--- ACTIVITY ---
Write out each record below exactly, without pictures.

--- RECORD EXCERPTS ---

__________________________________________________

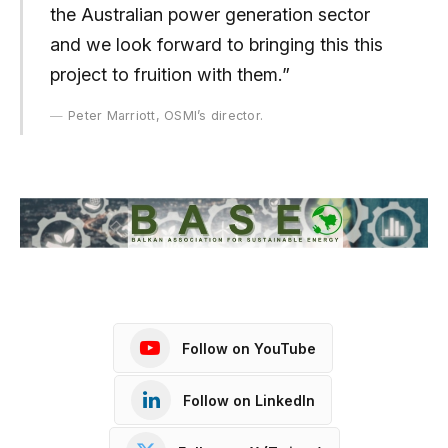
the Australian power generation sector
and we look forward to bringing this this
project to fruition with them.”
Peter Marriott, OSMI’s director.
Follow on YouTube
Follow on LinkedIn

__________________________________________________

--- TASK RESPONSE ---
the Australian power generation sector
and we look forward to bringing this this
project to fruition with them.”
Peter Marriott, OSMI’s director.
Follow on YouTube
Follow on LinkedIn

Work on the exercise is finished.